Yes, adding controls can increase the power of your statistical tests and make standard errors smaller. To see this, consider the following two regressions for comparison:
$$
\begin{align}
Y_i &= \alpha + \beta D_i + X'_i\gamma +e_i \newline
Y_i &= \mu + \pi D_i + u_i
\end{align}
$$
Assume that $X,D$ are uncorrelated with the error terms $e$ and $u$ and that we have homoscedasticity. Then you can show that:
$$
\begin{align}
\sqrt{n}(\widehat{\beta} - \beta) &\stackrel{d}\rightarrow N\left(0, \frac{E(e^2)}{\text{Var}(D_i)(1-R^2_{D,X})} \right) \newline
\sqrt{n}(\widehat{\mu} - \mu) &\stackrel{d}\rightarrow N\left( 0,\frac{E(u^2)}{\text{Var}(D_i)} \right)
\end{align}
$$
where $\stackrel{d}\rightarrow$ denotes convergence in distribution and $R^2_{D,X}$ is the $R^2$ from the regression of $D_i$ on $X_i$. I'm not going to prove this unless you explicitly request it because the main point of interest is the next result which uses the variances from these two distributions. The ratio of the two asymptotic variances is:
$$
\frac{1-R^2_{Y,(D,X)}}{1-R^2_{Y,D}}\cdot \frac{1}{1-R^2_{D,X}}
$$
where again $R^2_{Y,(D,X)}$ and $R^2_{Y,D}$ are the $R^2$s from the first and the second regression, respectively.

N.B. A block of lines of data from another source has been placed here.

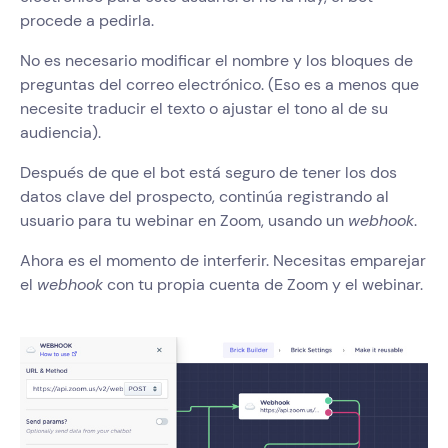
procede a pedirla.
No es necesario modificar el nombre y los bloques de
preguntas del correo electrónico. (Eso es a menos que
necesite traducir el texto o ajustar el tono al de su
audiencia).
Después de que el bot está seguro de tener los dos
datos clave del prospecto, continúa registrando al
usuario para tu webinar en Zoom, usando un
webhook
.
Ahora es el momento de interferir. Necesitas emparejar
el
webhook
con tu propia cuenta de Zoom y el webinar.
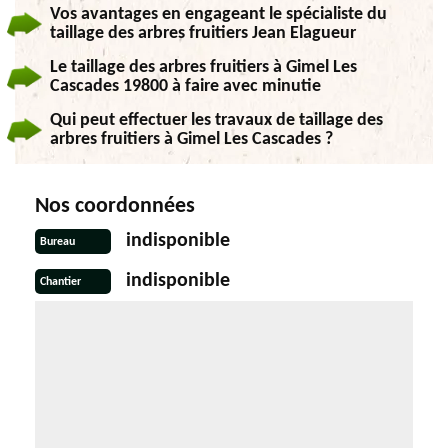
Vos avantages en engageant le spécialiste du
taillage des arbres fruitiers Jean Elagueur
Le taillage des arbres fruitiers à Gimel Les
Cascades 19800 à faire avec minutie
Qui peut effectuer les travaux de taillage des
arbres fruitiers à Gimel Les Cascades ?
Nos coordonnées
indisponible
Bureau
indisponible
Chantier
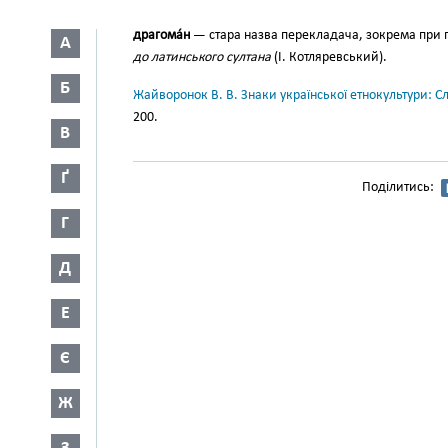
драгома́н
— стара назва перекладача, зокрема при пос
А
до латинського султана
(І. Котля­ревський).
Б
Жайворонок В. В. Знаки української етнокультури: С
200.
В
Ґ
Поділитись:
Г
Д
Е
Є
Ж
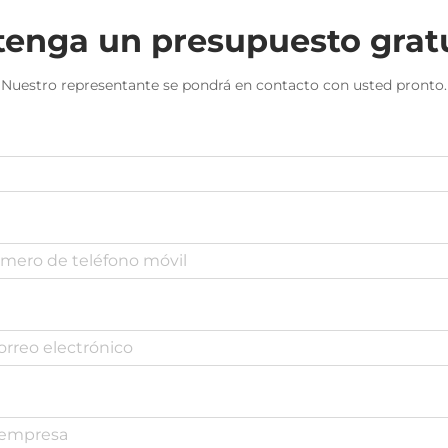
enga un presupuesto grat
Nuestro representante se pondrá en contacto con usted pronto.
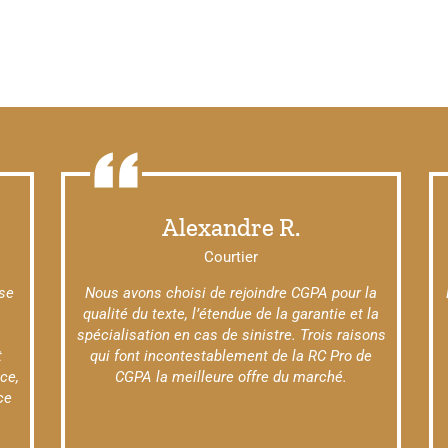
Alexandre R.
Courtier
use
Nous avons choisi de rejoindre CGPA pour la
qualité du texte, l’étendue de la garantie et la
spécialisation en cas de sinistre. Trois raisons
t
qui font incontestablement de la RC Pro de
ce,
CGPA la meilleure offre du marché.
ce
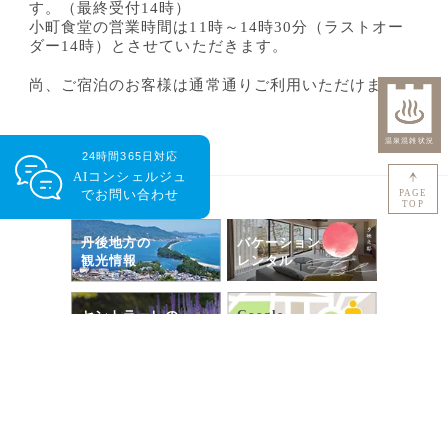
す。（最終受付14時）
小町食堂の営業時間は11時～14時30分（ラストオー
ダー14時）とさせていただきます。
尚、ご宿泊のお客様は通常通りご利用いただけます。
24時間365日対応
AIコンシェルジュ
で
お問い合わせ
PAGE
TOP
丹後地方の
バケーション
観光情報
レンタル
Google
セントラーレの
ストリートビュー
ラベンダー
京丹後市の
天気予報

What does this ratio tell you?
- It shows the trade-off in asymptotic variances when going from the short to the long regression. The first term is smaller than (or equal to) one since $R^2$ increases when you add $X_i$ to the regression. It will be much smaller than one if $X_i$ explains a lot of the variation in $Y_i$. So this is how your standard errors decrease.

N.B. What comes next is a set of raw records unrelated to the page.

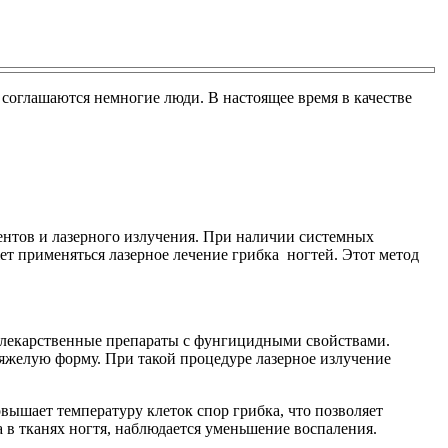
соглашаются немногие люди. В настоящее время в качестве
нтов и лазерного излучения. При наличии системных
т применяться лазерное лечение грибка ногтей. Этот метод
я лекарственные препараты с фунгицидными свойствами.
тяжелую форму. При такой процедуре лазерное излучение
овышает температуру клеток спор грибка, что позволяет
 в тканях ногтя, наблюдается уменьшение воспаления.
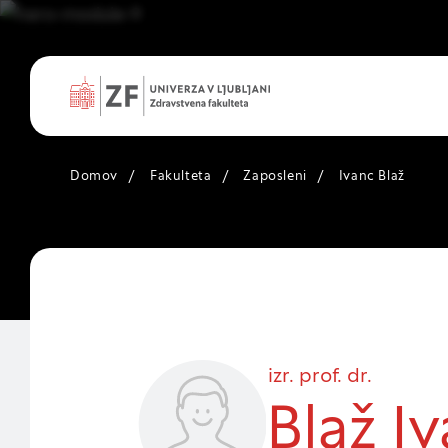
Domov
/
Fakulteta
/
Zaposleni
/
Ivanc Blaž
Nastavitve
Vaša zasebnost
izr. prof. dr.
Ko obiščete katero k
Blaž I
večinoma v obliki pi
ali pa skrbijo, da va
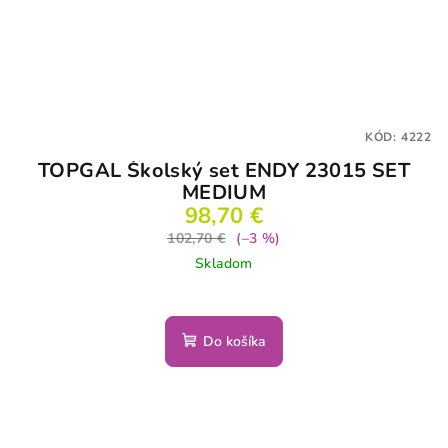
KÓD:
4222
TOPGAL Školský set ENDY 23015 SET
MEDIUM
98,70 €
102,70 €
(–3 %)
Skladom
Do košíka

- The second term will be larger than (or equal to) one depending on the correlation between $D_i$ and $X_i$. If the two are strongly correlated, then the $R^2$ from the regression of $D_i$ on $X_i$ will be large and hence this second term will be large which is why your standard errors increase in this case.
If $D_i$ and $X_i$ are uncorrelated (e.g. if $D_i$ comes from a randomized experiment), then $R^2_{D,X} = 0$. This is the case when adding control variables is very preferable because they soak up the residual variance and increase the power of your statistical tests on $D_i$ which is great if this is your variable of interest.
So why don't your standard errors change? It's probably because the two counteracting effects from adding controls to your regression balance each other.